World Bank Libya report: violent political conflict, deficits, inflation, and lack of reform framework stall economy
By Sami Zaptia.
London, 13 October 2017:
The World Bank Economic Outlook report on Libya released this month paints a dire picture of Libya’s economy stating that reform of structural issues predating the 2011 revolution need to be addressed.
‘‘Despite limited improvements, the Libyan economy still remains far below potential, hindered by the persistence of violent political conflict. The twin deficits remain large and lacking any framework for corrective measures, exacerbating the instability of the macroeconomic framework. Inflation accelerated, eroding further the purchasing power of the population. Over the medium term, the challenges go beyond reconstruction to addressing pre-2011 development gaps, diversifying the economy, and promoting private sector development’’, the report said.
‘‘Despite strong growth performance driven by the oil sector, the Libyan economy is still suffering from political strife that hinders it from reaching its potential.

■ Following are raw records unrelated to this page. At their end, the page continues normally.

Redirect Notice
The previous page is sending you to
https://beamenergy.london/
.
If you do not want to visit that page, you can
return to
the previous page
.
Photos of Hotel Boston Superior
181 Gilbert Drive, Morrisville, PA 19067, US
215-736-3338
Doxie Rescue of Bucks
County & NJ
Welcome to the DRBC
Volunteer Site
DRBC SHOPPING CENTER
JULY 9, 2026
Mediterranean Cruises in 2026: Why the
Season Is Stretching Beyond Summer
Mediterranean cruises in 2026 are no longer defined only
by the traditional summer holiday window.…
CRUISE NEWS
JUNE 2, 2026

Following four years of recession, the Libyan economy recovered in 2017-H1, thanks to the resumption in the production of hydrocarbon products after the repossession from militias of the main oil fields last year. The non-hydrocarbon sectors remained sluggish inhibited by lack of funds and security. GDP is expected to increase by 25.6 percent in 2017, allowing income per capita to substantially improve to 65 percent of its 2010 level after losing more than half of its value’’, added the latest report.

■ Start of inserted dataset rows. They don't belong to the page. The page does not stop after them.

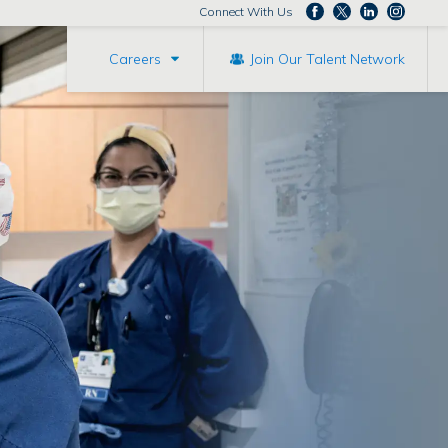
Connect With Us
Careers
Join Our Talent Network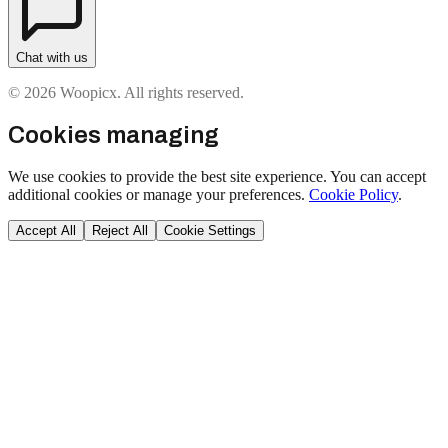
Chat with us
© 2026 Woopicx. All rights reserved.
Cookies managing
We use cookies to provide the best site experience. You can accept
additional cookies or manage your preferences.
Cookie Policy
.
Accept All
Reject All
Cookie Settings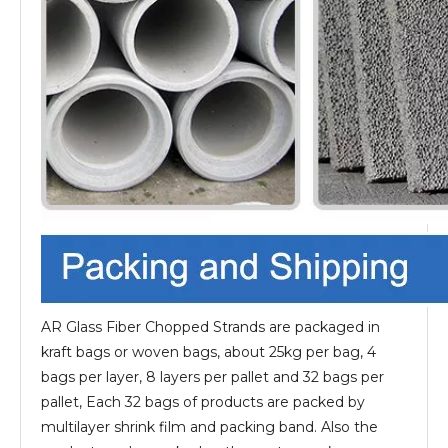
AR Glass Fiber Chopped Strands are packaged in
kraft bags or woven bags, about 25kg per bag, 4
bags per layer, 8 layers per pallet and 32 bags per
pallet, Each 32 bags of products are packed by
multilayer shrink film and packing band. Also the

The World Bank report also stated that ‘‘Prices of almost all commodities continued to increase over the first half of 2017, which further depleted the purchasing power of the population. Inflation hit a record level of 28.5 percent over 2017-H1 following the 25.9 percent registered last year. Inflation is mainly driven by acute shortages in the supply chains of basic commodities, speculation in the expanding black markets, the de facto removal of food subsidies due to lack of funds, and the strong devaluation of the LYD in the parallel markets. High inflation coupled with weak performance of non-hydrocarbon sectors are likely to have increased poverty and exacerbated socio-economic exclusion’’.